A new way?

An ex-boyfriend once called me relentless. He meant it in a meanie way, but I saw it as a strength. I do not give up on things that I believe in. Ever. (I did end up giving up on him though).

Ever since I quit my full time job in 2011 to have my daughter, I have worked hard to build a small something up from nothing. Back when I was pushing a pram around every day with no money to do anything, I had a lot of time to think…and a lot more time to really take in everything around me. This is when I truly realised how rapidly my town centre was changing, and not neccessarily in a positive way. The calalyst for me was the realisation that we were heading for a future where independent businesses would no longer feature on the high street at all.

I have accepted and I understand that, in business, money talks. But this really and truly can’t be the only factor accounted for when so much is at stake. Quite simply, vibrant town centres are vital to every community on so many levels. My previous carreer working as a mental health support worker allowed me to see how important a strong sense of community is to a huge proportion of the population, and for a lot of people, their community spirit lay in the local businesses around them.
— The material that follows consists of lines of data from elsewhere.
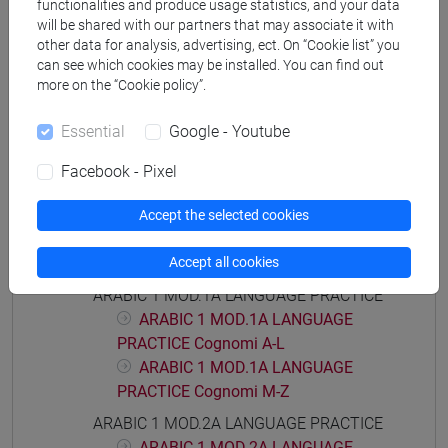
functionalities and produce usage statistics, and your data
will be shared with our partners that may associate it with
other data for analysis, advertising, ect. On “Cookie list” you
can see which cookies may be installed. You can find out
more on the “Cookie policy”.
Mutua da
LINGUA ARABA 1 [LT005C]
Essential
Google - Youtube
Facebook - Pixel
Accept the selected cookies
Course structure
Accept all cookies
ARABIC LANGUAGE
ARABIC 1 MOD.1A LANGUAGE PRACTICE
ARABIC 1 MOD.1A LANGUAGE
PRACTICE Cognomi A-L
ARABIC 1 MOD.1A LANGUAGE
PRACTICE Cognomi M-Z
ARABIC 1 MOD.2A LANGUAGE PRACTICE
ARABIC 1 MOD.2A LANGUAGE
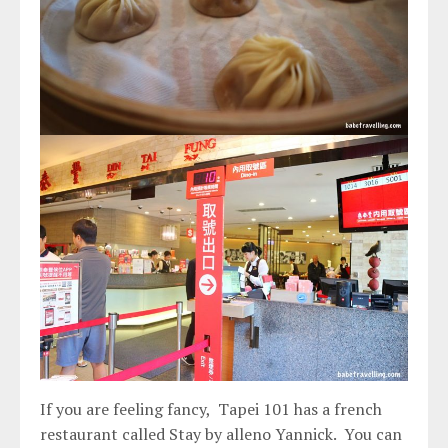
If you are feeling fancy, Tapei 101 has a french
restaurant called Stay by alleno Yannick. You can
Empty retail units are not good; they devalue surrounding businesses and homes, as well as having negative consequenses on the town as a whole. But filling them with unsuitable businesses, or by not considering diversity, is just not working for anyone. Humans are pack animals and we want familiarity and continuity…but this does not have to come from charity shops, chain stores and big brands. I believe there is another way to make things work.

There are two main enemies to small businesses is – one, of course, is a beast that cannot be beaten, but the other needs to be fought. Internet shopping is not going to go away (although I do believe that people are beginning to realise that it is not The Answer to All, as they perhaps once though it was.) The other demon are business rates – a system of calculation that was invented by 3 blind monkeys and a piece of cheese. The way that councils decide what extortionate fee they will charge you for trying to make a living was set up years before the internet was even A Thing – since those days, the way people shop and consume has changed dramatically, yet this fact has never been accounted for when it comes to calculating business rates. How can this make sense? It should not be as hard as it is for people to set up viable businesses withn their own town centre.

For the past 3 years I have been dreaming and now I am awake. I now have a shop which benefits a large number of people and it is a shop which has the potential to truly work long term. It is also a shop which local people express their appreciation for – just today we had a lady say that she had come over from a neighbouring suburb specifically to visit us, and another lady who said we had one of the best collections of vintage stock she had ever seen. Because of all the traders who have put their faith in this project by selling their work through us, the shop looks amazing and I am so proud of it every day. And because of this I vow to do everything I can to keep hold of it.

When the time comes, please can I ask everyone who trades at, or who supports, the CAM Hub & Autumn’s Vintage Boutique to sign our petition to help prove to the landlord that this the sort of shop that the people of Chorlton want, rather than yet another charity shop (charity shops get an 80% business rates relief, enabling them to be able to pay top whack for the rental rates – this is something that I just can’t compete with at this stage). So, please keep tweeting, facebooking, instagramming and telling everyone about the shop – this is a shop which makes money for 60 individuals and small businesses, and one which benefits the local economy in ways which yet another charity shop wouldn’t do. As wrong as it may sound, please help us to fight the evil plague of charity shops!